飯塚市の小島法律事務所より、弁護士による「相続土地国庫帰属制度」についての解説です。
令和3年4月21日に行われた民法及び不動産登記法の改正により、令和5年4月27日施行の相続土地国庫帰属制度(相続等により取得した土地所有権の国庫への帰属に関する法律。以下「相続土地国庫帰属法」といいます。)が創設されました。
【何のための制度か】
相続土地国庫帰属制度は、都市部への人口移動や人口の減少・高齢化の進展などを背景に、相続された土地所有に対する負担感を感じた相続人が、不動産登記を行わない等により、所有者不明土地が増加することを予防するための制度です。
【どのような制度か】
相続土地国庫帰属制度とは、相続等によって土地の所有権を取得した相続人が、法務大臣(窓口は帰属させる土地を管轄する法務局です。)の承認により、当該土地を国庫に帰属させることを可能とする制度です(相続土地国庫帰属法3条)。
【誰ができるのか】
申請者は、相続や遺贈によって土地の所有権を全部または一部取得した相続人です(相続土地国庫帰属法2条1項)。また、制度開始前に土地を相続等していた場合でも、申請は可能です。
なお、土地が共有地である場合(例えば、相続人が複数人おり、各相続人が持分を有している場合)は、相続や遺贈によって持分を取得した相続人を含む共有者全員で申請を行わなければなりません(相続土地国庫帰属法2条2項)。
【対象となる土地】
制度の対象となる土地は、通常の管理又は処分をするに当たって過大な費用や労力が必要となる土地以外の土地が対象です(相続土地国庫帰属法2条3項、5条1項)。
この点、対象となる土地か否かの判断は、申請後、法務局職員等による書面審査や実地調査に基づき行われます(相続土地国庫帰属法6条)。
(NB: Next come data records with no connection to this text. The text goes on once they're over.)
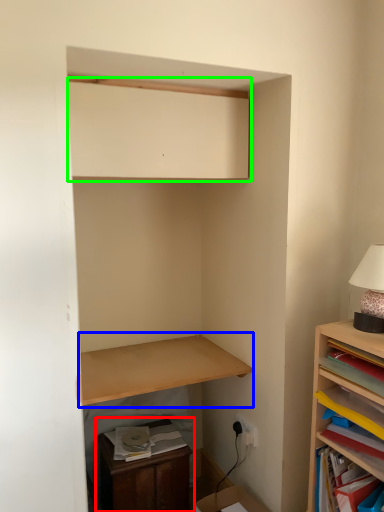 Question: Estimate the real-world distances between objects in this image. Which object is farther from dresser (highlighted by a red box), shelf (highlighted by a blue box) or medicine cabinet (highlighted by a green box)?

Choices:
 (A) shelf
 (B) medicine cabinet

Answer: (B) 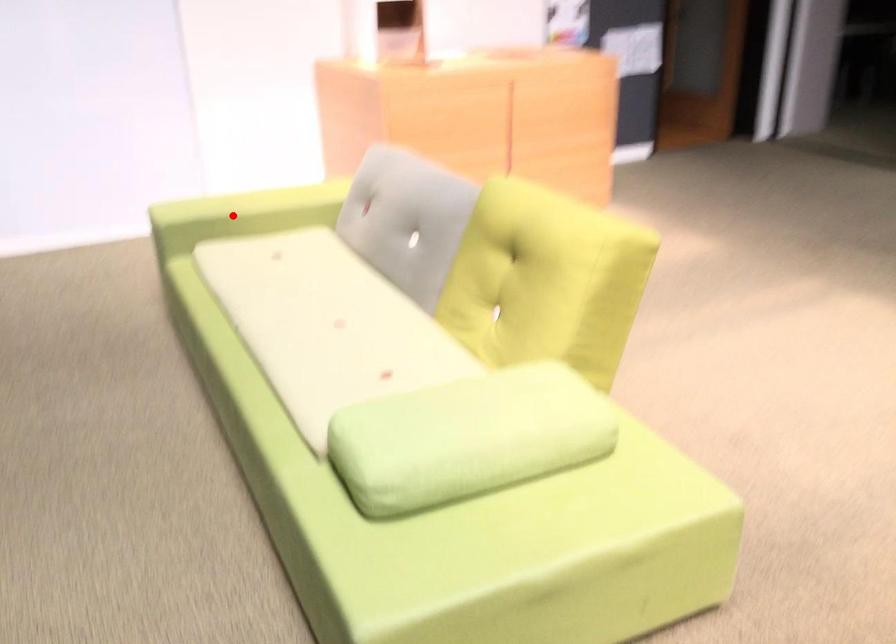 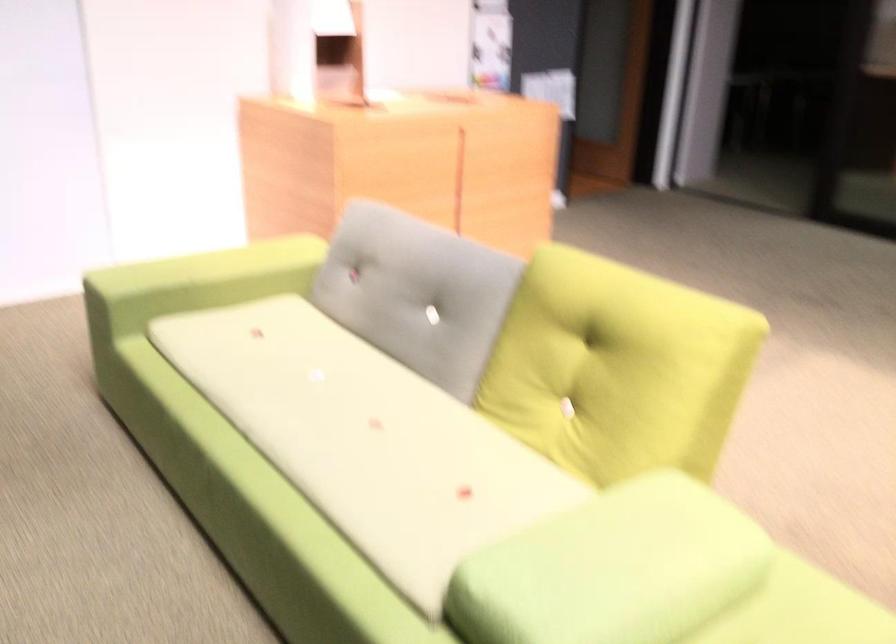 Find the pixel in the second image that matches the highlighted location in the first image.

(194, 283) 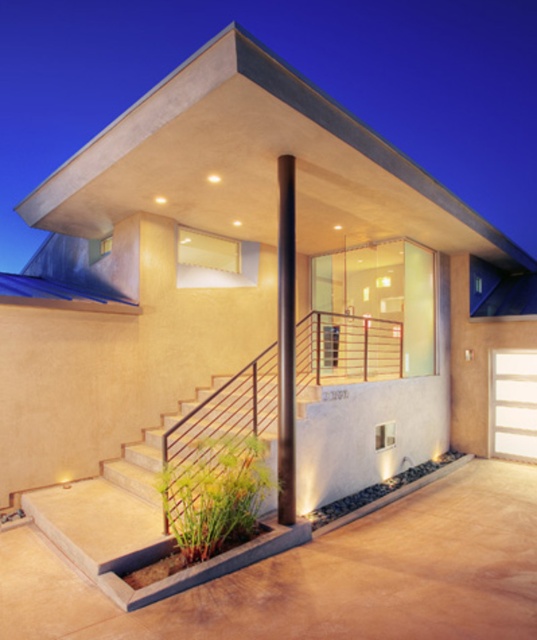 You are a delivery person trying to reach the entrance of the house. You see the smooth concrete stairs at center and the white wood garage door at center. Which object is closer to you as you approach the house?

The smooth concrete stairs at center is in front of the white wood garage door at center, so it is closer to you as you approach the house.

From the picture: You are standing at the entrance of the building and want to locate the black polished pole at center. Based on the 2D coordinates provided, in which direction should you look to find it?

The black polished pole at center is located at the coordinates point (286, 342), which is slightly to the right and slightly above the center point of the image. Therefore, you should look slightly to the right and upwards from the exact center to locate it. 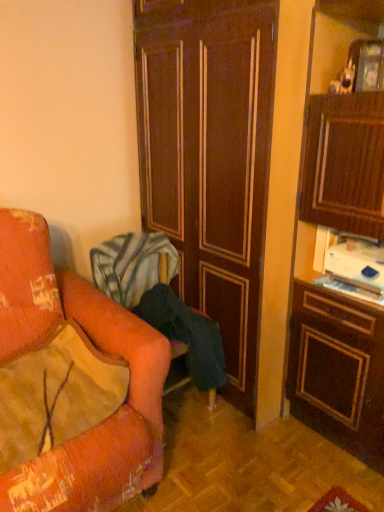 What do you see at coordinates (210, 157) in the screenshot? The width and height of the screenshot is (384, 512). I see `dark wood door at center` at bounding box center [210, 157].

Identify the location of velvet orange pillow at left. The width and height of the screenshot is (384, 512). (56, 394).

This screenshot has width=384, height=512. What are the coordinates of `dark wood door at center` in the screenshot? It's located at (210, 157).

Who is taller, dark wood door at center or velvet orange chair at left?

dark wood door at center.

Considering the relative sizes of dark wood door at center and velvet orange chair at left in the image provided, is dark wood door at center bigger than velvet orange chair at left?

Correct, dark wood door at center is larger in size than velvet orange chair at left.

In order to click on pillow in front of the dark wood door at center in this screenshot , I will do `click(56, 394)`.

Considering the relative sizes of dark wood door at center and velvet orange pillow at left in the image provided, is dark wood door at center thinner than velvet orange pillow at left?

Incorrect, the width of dark wood door at center is not less than that of velvet orange pillow at left.

Is point (210, 181) closer or farther from the camera than point (70, 435)?

Point (210, 181) is positioned farther from the camera compared to point (70, 435).

Between velvet orange pillow at left and dark wood door at center, which one is positioned behind?

Positioned behind is dark wood door at center.

In the scene shown: Is velvet orange pillow at left to the right of dark wood door at center from the viewer's perspective?

Incorrect, velvet orange pillow at left is not on the right side of dark wood door at center.

Is dark wood door at center surrounded by velvet orange pillow at left?

No, dark wood door at center is not a part of velvet orange pillow at left.

Is velvet orange pillow at left looking in the opposite direction of dark wood door at center?

No, velvet orange pillow at left is not facing the opposite direction of dark wood door at center.

From a real-world perspective, is velvet orange chair at left below velvet orange pillow at left?

Indeed, from a real-world perspective, velvet orange chair at left is positioned beneath velvet orange pillow at left.

Locate an element on the screen. pillow in front of the velvet orange chair at left is located at coordinates (56, 394).

Which is more distant, (168, 280) or (63, 416)?

The point (168, 280) is behind.

Is velvet orange chair at left placed right next to velvet orange pillow at left?

No, velvet orange chair at left is not in contact with velvet orange pillow at left.

Between velvet orange chair at left and dark wood door at center, which one has smaller size?

Smaller between the two is velvet orange chair at left.

Which object is positioned more to the right, velvet orange chair at left or dark wood door at center?

Positioned to the right is dark wood door at center.

In the scene shown: Does velvet orange chair at left have a lesser height compared to dark wood door at center?

Yes.

From the image's perspective, between velvet orange chair at left and dark wood door at center, who is located below?

velvet orange chair at left appears lower in the image.

Which object is closer to the camera taking this photo, velvet orange pillow at left or velvet orange chair at left?

Positioned in front is velvet orange pillow at left.

Which point is more distant from viewer, (99, 403) or (121, 273)?

The point (121, 273) is farther from the camera.

Between velvet orange pillow at left and velvet orange chair at left, which one has larger size?

velvet orange chair at left.

What are the coordinates of `door above the velvet orange chair at left (from the image's perspective)` in the screenshot? It's located at (210, 157).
なお、対象外の土地の要件の詳細については、今後、政省令で定められる予定です。
もっとも、対象外の土地の具体例としては、①建物、工作物、車両等がある土地、②土壌汚染や埋没物がある土地、③危険な崖がある土地、④境界が明らかでない土地、⑤担保件などの権利が設定されている土地、⑥道路など他人による使用が予定されている土地です。
【費用について】
費用としては、まず、申請時に審査手数料が必要となります(相続土地国庫帰属法3条2項。具体的な金額については、令和4年9月時点においては未確定です。)。
そして、国庫への帰属について承認を受けた場合には、負担金(10年分の土地管理費相当額)を納付する必要があります(相続土地国庫帰属法10条。なお、具体的な金額や算定方法は、今後の政令で定められる予定です。)